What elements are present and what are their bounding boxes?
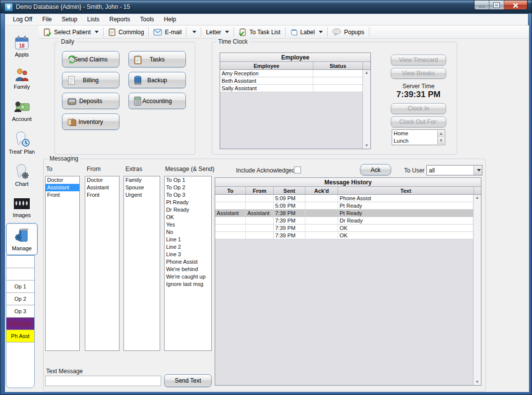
message-option[interactable]: Dr Ready [165, 206, 211, 214]
billing-button[interactable]: Billing [62, 72, 119, 88]
room-button[interactable]: Op 1 [6, 281, 34, 293]
email-button[interactable]: E-mail [149, 26, 186, 38]
message-option[interactable]: Yes [165, 221, 211, 228]
extras-option[interactable]: Family [124, 176, 160, 184]
backup-button[interactable]: Backup [128, 72, 186, 88]
message-history-scrollbar[interactable]: ▲ ▼ [473, 195, 481, 385]
tasks-button[interactable]: Tasks [128, 51, 186, 67]
view-breaks-button[interactable]: View Breaks [391, 68, 446, 79]
room-button[interactable]: Op 3 [6, 305, 34, 318]
letter-button[interactable]: Letter [201, 26, 234, 38]
history-col-ackd[interactable]: Ack'd [305, 187, 338, 194]
sidebar-item-appts[interactable]: 18 Appts [6, 30, 38, 62]
to-user-dropdown[interactable]: all [426, 165, 482, 175]
clock-in-button[interactable]: Clock In [391, 103, 446, 114]
message-option[interactable]: To Op 2 [165, 184, 211, 191]
to-option[interactable]: Front [46, 191, 79, 199]
sidebar-item-account[interactable]: Account [6, 94, 38, 126]
popups-button[interactable]: Popups [328, 26, 369, 38]
room-button[interactable]: Op 2 [6, 293, 34, 305]
room-button[interactable]: Ph Asst [6, 330, 34, 342]
message-option[interactable]: To Op 3 [165, 191, 211, 199]
from-option[interactable]: Front [85, 191, 119, 199]
message-history-row[interactable]: 5:09 PM Pt Ready [215, 202, 474, 210]
to-option[interactable]: Doctor [46, 176, 79, 184]
spin-up-icon[interactable]: ▲ [439, 132, 443, 136]
message-option[interactable]: We're caught up [165, 273, 211, 281]
message-history-row[interactable]: 7:39 PM OK [215, 232, 474, 239]
scroll-down-icon[interactable]: ▼ [475, 380, 479, 384]
menu-item[interactable]: Setup [57, 14, 82, 24]
menu-item[interactable]: Tools [135, 14, 159, 24]
clock-out-for-button[interactable]: Clock Out For: [391, 116, 446, 127]
room-button[interactable] [6, 268, 34, 281]
select-patient-dropdown-icon[interactable] [95, 31, 99, 33]
message-history-row[interactable]: 7:39 PM Dr Ready [215, 217, 474, 225]
select-patient-button[interactable]: Select Patient [39, 26, 103, 38]
extras-option[interactable]: Urgent [124, 191, 160, 199]
message-option[interactable]: Line 2 [165, 243, 211, 251]
close-button[interactable] [504, 0, 527, 10]
scroll-up-icon[interactable]: ▲ [365, 71, 369, 75]
view-timecard-button[interactable]: View Timecard [391, 55, 446, 65]
scroll-up-icon[interactable]: ▲ [475, 196, 479, 200]
send-claims-button[interactable]: Send Claims [62, 51, 119, 67]
message-option[interactable]: We're behind [165, 266, 211, 273]
message-history-row[interactable]: 5:09 PM Phone Assist [215, 195, 474, 202]
spin-down-icon[interactable]: ▼ [439, 139, 443, 143]
text-message-input[interactable] [45, 376, 161, 386]
deposits-button[interactable]: Deposits [62, 93, 119, 109]
label-button[interactable]: Label [286, 26, 327, 38]
message-history-row[interactable]: Assistant Assistant 7:38 PM Pt Ready [215, 210, 474, 217]
menu-item[interactable]: Help [159, 14, 181, 24]
message-option[interactable]: Line 3 [165, 251, 211, 258]
employee-row[interactable]: Sally Assistant [220, 85, 363, 92]
maximize-button[interactable] [489, 0, 504, 10]
message-option[interactable]: Ignore last msg [165, 281, 211, 288]
employee-column-header[interactable]: Employee [220, 62, 313, 69]
email-dropdown-button[interactable] [186, 26, 201, 38]
employee-grid-scrollbar[interactable]: ▲ ▼ [362, 70, 370, 149]
menu-item[interactable]: File [37, 14, 57, 24]
to-user-dropdown-button[interactable] [473, 166, 482, 175]
history-col-text[interactable]: Text [338, 187, 474, 194]
message-history-row[interactable]: 7:39 PM OK [215, 225, 474, 232]
inventory-button[interactable]: Inventory [62, 113, 119, 130]
commlog-button[interactable]: Commlog [104, 26, 148, 38]
sidebar-item-images[interactable]: Images [6, 191, 38, 223]
to-task-list-button[interactable]: To Task List [234, 26, 285, 38]
message-option[interactable]: Line 1 [165, 236, 211, 243]
from-option[interactable]: Assistant [85, 184, 119, 191]
scroll-down-icon[interactable]: ▼ [365, 144, 369, 148]
sidebar-item-chart[interactable]: Chart [6, 159, 38, 191]
menu-item[interactable]: Lists [82, 14, 105, 24]
message-option[interactable]: Pt Ready [165, 199, 211, 206]
menu-item[interactable]: Reports [105, 14, 135, 24]
message-option[interactable]: OK [165, 214, 211, 221]
label-dropdown-icon[interactable] [319, 31, 323, 33]
employee-row[interactable]: Beth Assistant [220, 77, 363, 85]
include-acknowledged-checkbox[interactable] [294, 167, 301, 173]
employee-row[interactable]: Amy Reception [220, 70, 363, 77]
history-col-from[interactable]: From [246, 187, 274, 194]
history-col-to[interactable]: To [215, 187, 246, 194]
minimize-button[interactable] [474, 0, 489, 10]
ack-button[interactable]: Ack [360, 164, 391, 175]
sidebar-item-treatplan[interactable]: Treat' Plan [6, 126, 38, 159]
send-text-button[interactable]: Send Text [164, 374, 212, 387]
sidebar-item-manage[interactable]: Manage [6, 223, 38, 255]
message-option[interactable]: To Op 1 [165, 176, 211, 184]
clock-out-options-spinner[interactable]: ▲ ▼ [437, 130, 444, 144]
message-option[interactable]: No [165, 228, 211, 236]
extras-option[interactable]: Spouse [124, 184, 160, 191]
menu-item[interactable]: Log Off [8, 14, 37, 24]
accounting-button[interactable]: Accounting [128, 93, 186, 109]
clock-out-option[interactable]: Home [392, 130, 437, 137]
room-button[interactable]: PtReady [6, 318, 34, 330]
letter-dropdown-icon[interactable] [225, 31, 229, 33]
history-col-sent[interactable]: Sent [274, 187, 305, 194]
status-column-header[interactable]: Status [313, 62, 363, 69]
from-option[interactable]: Doctor [85, 176, 119, 184]
room-button[interactable] [6, 256, 34, 268]
clock-out-option[interactable]: Lunch [392, 137, 437, 145]
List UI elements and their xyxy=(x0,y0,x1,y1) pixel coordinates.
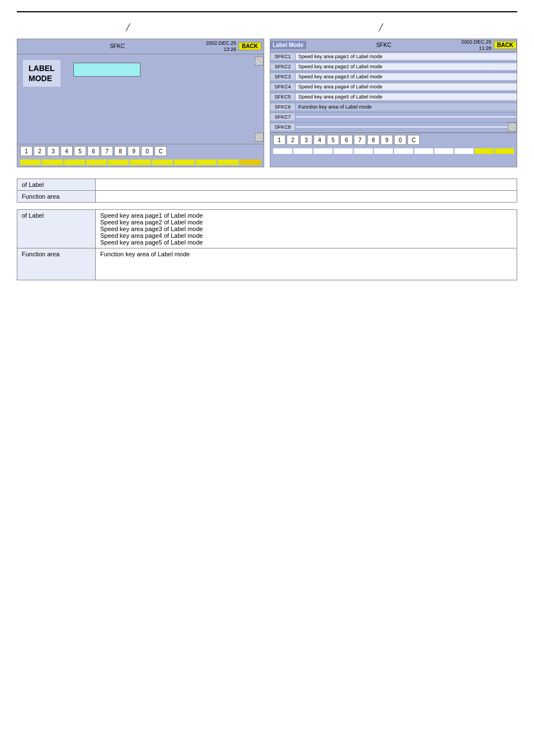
table-section-1: of Label Function area xyxy=(17,179,517,203)
sfkc-row-2: SFKC2 Speed key area page2 of Label mode xyxy=(270,62,517,72)
color-key-9 xyxy=(196,159,217,165)
num-key-8[interactable]: 8 xyxy=(114,146,127,156)
num-key-1[interactable]: 1 xyxy=(20,146,32,156)
right-color-row xyxy=(270,147,517,156)
r-color-key-10 xyxy=(455,148,474,154)
color-key-1 xyxy=(20,159,41,165)
r-num-key-4[interactable]: 4 xyxy=(313,135,326,145)
color-key-5 xyxy=(108,159,129,165)
screens-row: SFKC 2002.DEC.25 13:26 BACK LABEL MODE xyxy=(17,39,517,167)
color-key-11 xyxy=(240,159,261,165)
table-2: of Label Speed key area page1 of Label m… xyxy=(17,209,517,280)
r-color-key-3 xyxy=(313,148,332,154)
sfkc-row-7: SFKC7 xyxy=(270,112,517,123)
num-key-5[interactable]: 5 xyxy=(74,146,86,156)
left-screen-datetime: 2002.DEC.25 13:26 xyxy=(206,40,236,53)
sfkc-desc-3: Speed key area page3 of Label mode xyxy=(296,73,517,80)
sfkc-label-1: SFKC1 xyxy=(270,53,296,60)
table1-col1-1: of Label xyxy=(17,179,96,190)
color-key-10 xyxy=(218,159,238,165)
r-num-key-7[interactable]: 7 xyxy=(354,135,366,145)
sfkc-label-6: SFKC6 xyxy=(270,104,296,110)
right-back-button[interactable]: BACK xyxy=(494,41,517,49)
label-input-field[interactable] xyxy=(73,63,140,77)
sfkc-desc-7 xyxy=(296,116,517,118)
num-key-0[interactable]: 0 xyxy=(141,146,153,156)
sfkc-label-5: SFKC5 xyxy=(270,93,296,100)
right-screen-title: SFKC xyxy=(306,42,461,48)
r-color-key-11 xyxy=(475,148,494,154)
r-color-key-1 xyxy=(273,148,292,154)
sfkc-label-7: SFKC7 xyxy=(270,114,296,120)
r-num-key-2[interactable]: 2 xyxy=(287,135,299,145)
top-rule xyxy=(17,11,517,12)
r-num-key-3[interactable]: 3 xyxy=(300,135,312,145)
table2-col1-1: of Label xyxy=(17,209,96,248)
r-num-key-0[interactable]: 0 xyxy=(394,135,406,145)
table2-col1-2: Function area xyxy=(17,248,96,280)
r-color-key-9 xyxy=(434,148,453,154)
sfkc-row-5: SFKC5 Speed key area page5 of Label mode xyxy=(270,92,517,102)
num-key-c[interactable]: C xyxy=(154,146,167,156)
table1-row-2: Function area xyxy=(17,190,517,202)
color-key-6 xyxy=(130,159,151,165)
sfkc-row-4: SFKC4 Speed key area page4 of Label mode xyxy=(270,82,517,92)
color-key-2 xyxy=(42,159,63,165)
r-color-key-2 xyxy=(293,148,312,154)
sfkc-row-3: SFKC3 Speed key area page3 of Label mode xyxy=(270,72,517,82)
r-num-key-c[interactable]: C xyxy=(407,135,420,145)
right-mode-label: Label Mode xyxy=(270,41,306,49)
table1-row-1: of Label xyxy=(17,179,517,190)
left-number-row: 1 2 3 4 5 6 7 8 9 0 C xyxy=(17,144,264,158)
r-color-key-5 xyxy=(354,148,373,154)
table-section-2: of Label Speed key area page1 of Label m… xyxy=(17,209,517,280)
label-mode-line1: LABEL xyxy=(29,63,55,73)
color-key-7 xyxy=(152,159,173,165)
sfkc-label-3: SFKC3 xyxy=(270,73,296,80)
r-num-key-9[interactable]: 9 xyxy=(381,135,393,145)
r-num-key-6[interactable]: 6 xyxy=(340,135,353,145)
num-key-7[interactable]: 7 xyxy=(101,146,113,156)
color-key-4 xyxy=(86,159,107,165)
sfkc-row-8: SFKC8 xyxy=(270,123,517,133)
r-color-key-6 xyxy=(374,148,393,154)
right-screen-footer: 1 2 3 4 5 6 7 8 9 0 C xyxy=(270,133,517,156)
r-color-key-8 xyxy=(414,148,433,154)
num-key-2[interactable]: 2 xyxy=(34,146,46,156)
left-color-row xyxy=(17,158,264,167)
table2-row-2: Function area Function key area of Label… xyxy=(17,248,517,280)
table2-col2-1: Speed key area page1 of Label mode Speed… xyxy=(96,209,517,248)
sfkc-label-8: SFKC8 xyxy=(270,124,296,130)
r-num-key-5[interactable]: 5 xyxy=(327,135,339,145)
num-key-3[interactable]: 3 xyxy=(47,146,59,156)
sfkc-label-4: SFKC4 xyxy=(270,83,296,90)
table-1: of Label Function area xyxy=(17,179,517,203)
sfkc-desc-6: Function key area of Label mode xyxy=(296,104,517,110)
left-arrow-label: ╱ xyxy=(126,24,130,31)
r-color-key-4 xyxy=(334,148,353,154)
left-screen: SFKC 2002.DEC.25 13:26 BACK LABEL MODE xyxy=(17,39,264,167)
num-key-9[interactable]: 9 xyxy=(128,146,140,156)
sfkc-row-1: SFKC1 Speed key area page1 of Label mode xyxy=(270,52,517,62)
left-screen-footer: 1 2 3 4 5 6 7 8 9 0 C xyxy=(17,144,264,167)
sfkc-desc-5: Speed key area page5 of Label mode xyxy=(296,93,517,100)
left-screen-header: SFKC 2002.DEC.25 13:26 BACK xyxy=(17,39,264,54)
r-num-key-1[interactable]: 1 xyxy=(273,135,285,145)
page-container: ╱ ╱ SFKC 2002.DEC.25 13:26 BACK xyxy=(0,0,534,298)
left-screen-body: LABEL MODE xyxy=(17,54,264,144)
r-num-key-8[interactable]: 8 xyxy=(367,135,380,145)
num-key-6[interactable]: 6 xyxy=(87,146,100,156)
table1-col2-1 xyxy=(96,179,517,190)
sfkc-list-container: SFKC1 Speed key area page1 of Label mode… xyxy=(270,52,517,133)
right-screen-datetime: 2002.DEC.25 11:28 xyxy=(461,39,491,51)
table1-col1-2: Function area xyxy=(17,190,96,202)
sfkc-desc-8 xyxy=(296,126,508,128)
right-number-row: 1 2 3 4 5 6 7 8 9 0 C xyxy=(270,133,517,147)
sfkc-list: SFKC1 Speed key area page1 of Label mode… xyxy=(270,52,517,133)
right-screen: Label Mode SFKC 2002.DEC.25 11:28 BACK S… xyxy=(270,39,517,167)
color-key-8 xyxy=(174,159,195,165)
sfkc-row-6: SFKC6 Function key area of Label mode xyxy=(270,102,517,112)
left-screen-main: LABEL MODE xyxy=(17,54,264,144)
num-key-4[interactable]: 4 xyxy=(60,146,73,156)
left-back-button[interactable]: BACK xyxy=(238,42,261,50)
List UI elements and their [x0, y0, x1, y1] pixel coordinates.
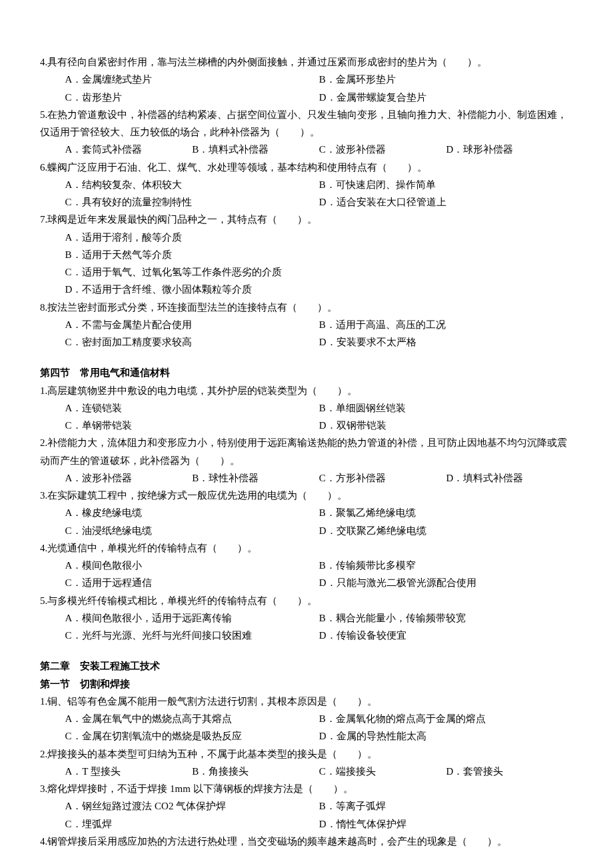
options: A．波形补偿器 B．球性补偿器 C．方形补偿器 D．填料式补偿器 [40, 469, 573, 487]
question-text: 2.焊接接头的基本类型可归纳为五种，不属于此基本类型的接头是（ ）。 [40, 745, 573, 763]
options: A．不需与金属垫片配合使用 B．适用于高温、高压的工况 C．密封面加工精度要求较… [40, 316, 573, 351]
option-d: D．只能与激光二极管光源配合使用 [319, 574, 573, 591]
question-s4-4: 4.光缆通信中，单模光纤的传输特点有（ ）。 A．模间色散很小 B．传输频带比多… [40, 539, 573, 592]
option-d: D．双钢带铠装 [319, 417, 573, 434]
option-b: B．耦合光能量小，传输频带较宽 [319, 609, 573, 627]
option-a: A．橡皮绝缘电缆 [65, 504, 319, 521]
option-a: A．模间色散很小 [65, 557, 319, 574]
question-text: 5.与多模光纤传输模式相比，单模光纤的传输特点有（ ）。 [40, 592, 573, 609]
option-c: C．适用于氧气、过氧化氢等工作条件恶劣的介质 [65, 263, 574, 281]
option-c: C．适用于远程通信 [65, 574, 319, 591]
options: A．钢丝短路过渡法 CO2 气体保护焊 B．等离子弧焊 C．埋弧焊 D．惰性气体… [40, 797, 573, 833]
question-s3-8: 8.按法兰密封面形式分类，环连接面型法兰的连接特点有（ ）。 A．不需与金属垫片… [40, 299, 573, 351]
option-d: D．金属的导热性能太高 [319, 727, 573, 745]
question-s3-6: 6.蝶阀广泛应用于石油、化工、煤气、水处理等领域，基本结构和使用特点有（ ）。 … [40, 159, 573, 211]
options: A．模间色散很小，适用于远距离传输 B．耦合光能量小，传输频带较宽 C．光纤与光… [40, 609, 573, 645]
option-d: D．球形补偿器 [446, 141, 573, 158]
option-d: D．套管接头 [446, 763, 573, 780]
question-text: 4.钢管焊接后采用感应加热的方法进行热处理，当交变磁场的频率越来越高时，会产生的… [40, 833, 573, 850]
option-b: B．填料式补偿器 [192, 141, 319, 158]
question-s3-5: 5.在热力管道敷设中，补偿器的结构紧凑、占据空间位置小、只发生轴向变形，且轴向推… [40, 106, 573, 159]
option-b: B．适用于高温、高压的工况 [319, 316, 573, 333]
option-a: A．结构较复杂、体积较大 [65, 176, 319, 193]
option-b: B．金属氧化物的熔点高于金属的熔点 [319, 710, 573, 727]
option-b: B．可快速启闭、操作简单 [319, 176, 573, 193]
question-ch2s1-1: 1.铜、铝等有色金属不能用一般气割方法进行切割，其根本原因是（ ）。 A．金属在… [40, 693, 573, 745]
option-b: B．传输频带比多模窄 [319, 557, 573, 574]
options: A．金属缠绕式垫片 B．金属环形垫片 C．齿形垫片 D．金属带螺旋复合垫片 [40, 71, 573, 106]
question-text: 8.按法兰密封面形式分类，环连接面型法兰的连接特点有（ ）。 [40, 299, 573, 316]
options: A．结构较复杂、体积较大 B．可快速启闭、操作简单 C．具有较好的流量控制特性 … [40, 176, 573, 211]
options: A．连锁铠装 B．单细圆钢丝铠装 C．单钢带铠装 D．双钢带铠装 [40, 399, 573, 435]
question-s3-7: 7.球阀是近年来发展最快的阀门品种之一，其特点有（ ）。 A．适用于溶剂，酸等介… [40, 211, 573, 298]
option-d: D．安装要求不太严格 [319, 333, 573, 351]
option-d: D．填料式补偿器 [446, 469, 573, 487]
option-a: A．连锁铠装 [65, 399, 319, 417]
option-b: B．聚氯乙烯绝缘电缆 [319, 504, 573, 521]
option-d: D．交联聚乙烯绝缘电缆 [319, 522, 573, 539]
section-4-title: 第四节 常用电气和通信材料 [40, 364, 573, 381]
option-c: C．波形补偿器 [319, 141, 446, 158]
question-s3-4: 4.具有径向自紧密封作用，靠与法兰梯槽的内外侧面接触，并通过压紧而形成密封的垫片… [40, 53, 573, 106]
question-s4-1: 1.高层建筑物竖井中敷设的电力电缆，其外护层的铠装类型为（ ）。 A．连锁铠装 … [40, 382, 573, 435]
option-b: B．适用于天然气等介质 [65, 246, 574, 263]
question-text: 6.蝶阀广泛应用于石油、化工、煤气、水处理等领域，基本结构和使用特点有（ ）。 [40, 159, 573, 176]
option-a: A．波形补偿器 [65, 469, 193, 487]
option-c: C．具有较好的流量控制特性 [65, 193, 319, 211]
question-text: 1.高层建筑物竖井中敷设的电力电缆，其外护层的铠装类型为（ ）。 [40, 382, 573, 399]
question-text: 7.球阀是近年来发展最快的阀门品种之一，其特点有（ ）。 [40, 211, 573, 228]
options: A．T 型接头 B．角接接头 C．端接接头 D．套管接头 [40, 763, 573, 780]
option-c: C．端接接头 [319, 763, 446, 780]
options: A．橡皮绝缘电缆 B．聚氯乙烯绝缘电缆 C．油浸纸绝缘电缆 D．交联聚乙烯绝缘电… [40, 504, 573, 539]
option-a: A．金属缠绕式垫片 [65, 71, 319, 88]
option-d: D．不适用于含纤维、微小固体颗粒等介质 [65, 281, 574, 298]
option-a: A．钢丝短路过渡法 CO2 气体保护焊 [65, 797, 319, 815]
question-text: 3.熔化焊焊接时，不适于焊接 1mm 以下薄钢板的焊接方法是（ ）。 [40, 780, 573, 797]
question-text: 4.光缆通信中，单模光纤的传输特点有（ ）。 [40, 539, 573, 557]
question-s4-3: 3.在实际建筑工程中，按绝缘方式一般应优先选用的电缆为（ ）。 A．橡皮绝缘电缆… [40, 487, 573, 539]
question-text: 3.在实际建筑工程中，按绝缘方式一般应优先选用的电缆为（ ）。 [40, 487, 573, 504]
option-b: B．球性补偿器 [192, 469, 319, 487]
option-c: C．油浸纸绝缘电缆 [65, 522, 319, 539]
option-b: B．单细圆钢丝铠装 [319, 399, 573, 417]
option-a: A．不需与金属垫片配合使用 [65, 316, 319, 333]
question-s4-5: 5.与多模光纤传输模式相比，单模光纤的传输特点有（ ）。 A．模间色散很小，适用… [40, 592, 573, 645]
option-d: D．传输设备较便宜 [319, 627, 573, 644]
question-text: 4.具有径向自紧密封作用，靠与法兰梯槽的内外侧面接触，并通过压紧而形成密封的垫片… [40, 53, 573, 71]
question-text: 1.铜、铝等有色金属不能用一般气割方法进行切割，其根本原因是（ ）。 [40, 693, 573, 710]
option-d: D．惰性气体保护焊 [319, 815, 573, 833]
option-d: D．适合安装在大口径管道上 [319, 193, 573, 211]
option-b: B．等离子弧焊 [319, 797, 573, 815]
option-c: C．光纤与光源、光纤与光纤间接口较困难 [65, 627, 319, 644]
option-a: A．T 型接头 [65, 763, 193, 780]
option-c: C．单钢带铠装 [65, 417, 319, 434]
option-c: C．密封面加工精度要求较高 [65, 333, 319, 351]
option-b: B．角接接头 [192, 763, 319, 780]
option-a: A．适用于溶剂，酸等介质 [65, 229, 574, 246]
options: A．套筒式补偿器 B．填料式补偿器 C．波形补偿器 D．球形补偿器 [40, 141, 573, 158]
question-ch2s1-4: 4.钢管焊接后采用感应加热的方法进行热处理，当交变磁场的频率越来越高时，会产生的… [40, 833, 573, 850]
option-c: C．金属在切割氧流中的燃烧是吸热反应 [65, 727, 319, 745]
question-ch2s1-2: 2.焊接接头的基本类型可归纳为五种，不属于此基本类型的接头是（ ）。 A．T 型… [40, 745, 573, 781]
option-a: A．模间色散很小，适用于远距离传输 [65, 609, 319, 627]
option-a: A．金属在氧气中的燃烧点高于其熔点 [65, 710, 319, 727]
question-text: 2.补偿能力大，流体阻力和变形应力小，特别使用于远距离输送热能的热力管道的补偿，… [40, 434, 573, 469]
option-a: A．套筒式补偿器 [65, 141, 193, 158]
option-b: B．金属环形垫片 [319, 71, 573, 88]
options: A．模间色散很小 B．传输频带比多模窄 C．适用于远程通信 D．只能与激光二极管… [40, 557, 573, 592]
option-d: D．金属带螺旋复合垫片 [319, 89, 573, 106]
option-c: C．方形补偿器 [319, 469, 446, 487]
option-c: C．齿形垫片 [65, 89, 319, 106]
option-c: C．埋弧焊 [65, 815, 319, 833]
question-ch2s1-3: 3.熔化焊焊接时，不适于焊接 1mm 以下薄钢板的焊接方法是（ ）。 A．钢丝短… [40, 780, 573, 833]
chapter-2-title: 第二章 安装工程施工技术 [40, 657, 573, 675]
options: A．适用于溶剂，酸等介质 B．适用于天然气等介质 C．适用于氧气、过氧化氢等工作… [40, 229, 573, 299]
question-s4-2: 2.补偿能力大，流体阻力和变形应力小，特别使用于远距离输送热能的热力管道的补偿，… [40, 434, 573, 487]
chapter-2-section-1-title: 第一节 切割和焊接 [40, 675, 573, 693]
question-text: 5.在热力管道敷设中，补偿器的结构紧凑、占据空间位置小、只发生轴向变形，且轴向推… [40, 106, 573, 141]
options: A．金属在氧气中的燃烧点高于其熔点 B．金属氧化物的熔点高于金属的熔点 C．金属… [40, 710, 573, 745]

> **Exercise**:
Starting from the data above, filter for lines with "patient" and copy each one.

> **Solution to the problem**:
select-patient-dropdown-icon[interactable] [95, 31, 99, 33]
select-patient-button[interactable]: Select Patient [39, 26, 103, 38]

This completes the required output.